Stephen Hawking is an English theoretical physicist, author, cosmologist, and Director of Research at the Centre for Theoretical Cosmology within the University of Cambridge. Simply put, he is one of the greatest minds of our time.
He was born January 8, 1942, (300 years after the death of Galileo) in Oxford, England and is most known for his work in theoretical physics. He loved mathematics as a child, but he opted for natural science when he began college. Unfortunately, he dropped school during the very first year, as he started experiencing symptoms of ALS (amyotrophic lateral sclerosis). What`s more, he was given only two and half years to live.
But, he survived! He is now at the age of 74, continuing with his researching, teaching, and sharing beautiful messages with the world. When he was diagnosed with ALS, his expectations literally reduced to zero. So, it`s no wonder that he looks on each day as a bonus!
He didn’t give up nor did allow these challenges to stop him! He continued studying and working really hard, eventually getting 12 honorary degrees. As a matter of fact, he devoted his entire life to finding answers about the Big Bang, the Universe, and other scientific theories. The most important and motivating thing regarding Hawking is the fact that he is still looking for a way to encourage and inspire people, despite the fact that he is bounded to a wheelchair, being unable to speak and move.

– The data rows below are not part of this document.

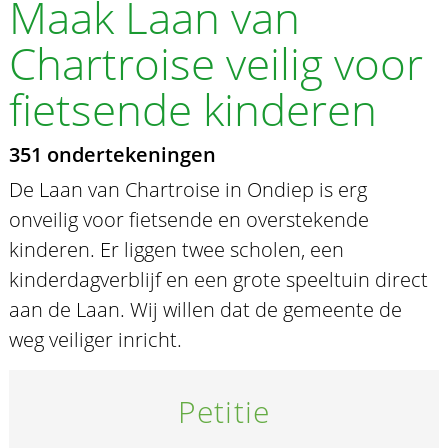
Maak Laan van
Chartroise veilig voor
fietsende kinderen
351 ondertekeningen
De Laan van Chartroise in Ondiep is erg
onveilig voor fietsende en overstekende
kinderen. Er liggen twee scholen, een
kinderdagverblijf en een grote speeltuin direct
aan de Laan. Wij willen dat de gemeente de
weg veiliger inricht.
Petitie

“Remember to look up at the stars and not down at your feet. Never give up work. Work gives you meaning and purpose and life is empty without it. If you are lucky enough to find love, remember it is there and don’t throw it away,” he says.
Not long ago, he have lecture January at the Royal Institute in London, in which he made a comparison between black holes and depression. The ultimate conclusion was that none of them is impossible to escape!

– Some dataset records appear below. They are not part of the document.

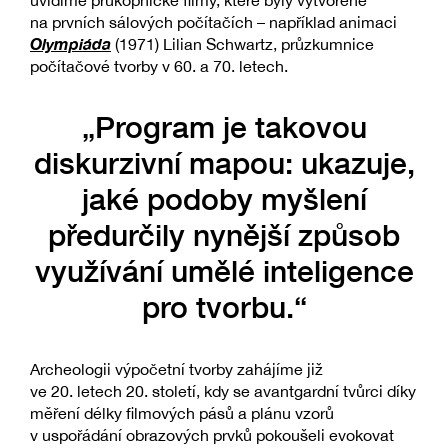
uvidíme průkopnické filmy, které byly vytvořené
na prvních sálových počítačích – například animaci
Olympiáda
(1971) Lilian Schwartz, průzkumnice
počítačové tvorby v 60. a 70. letech.
„Program je takovou
diskurzivní mapou: ukazuje,
jaké podoby myšlení
předurčily nynější způsob
využívání umělé inteligence
pro tvorbu.“
Archeologii výpočetní tvorby zahájíme již
ve 20. letech 20. století, kdy se avantgardní tvůrci díky
měření délky filmových pásů a plánu vzorů
v uspořádání obrazových prvků pokoušeli evokovat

“The message of this lecture is that black holes ain’t as black as they are painted. They are not the eternal prisons they were once thought. Things can get out of a black hole both on the outside and possibly to another universe. So if you feel you are in a black hole, don’t give up; there’s a way out,” he said.
When asked about the many disabilities he is living with, he said: “The victim should have the right to end his life, if he wants. But I think it would be a great mistake. However bad life may seem, there is always something you can do, and succeed at. While there’s life, there is hope.”
“If you are disabled, it is probably not your fault, but it is no good blaming the world or expecting it to take pity on you. One has to have a positive attitude and must make the best of the situation that one finds oneself in; if one is physically disabled, one cannot afford to be psychologically disabled as well. In my opinion, one should concentrate on activities in which one’s physical disability will not present a serious handicap. I am afraid that Olympic Games for the disabled do not appeal to me, but it is easy for me to say that because I never liked athletics anyway. On the other hand, science is a very good area for disabled people because it goes on mainly in the mind. Of course, most kinds of experimental work are probably ruled out for most such people, but theoretical work is almost ideal,” he added.
As he himself has said it countless times, his disabilities were not an obstacle whatsoever in terms of his work. They have been of great health though, shielding him from the administrative work that he hates. His friends and family were his biggest support the entire time, making him feel worthwhile!
I find that people in general are very ready to help, but you should encourage them to feel that their efforts to aid you are worthwhile by doing as well as you possibly can, ” he notes.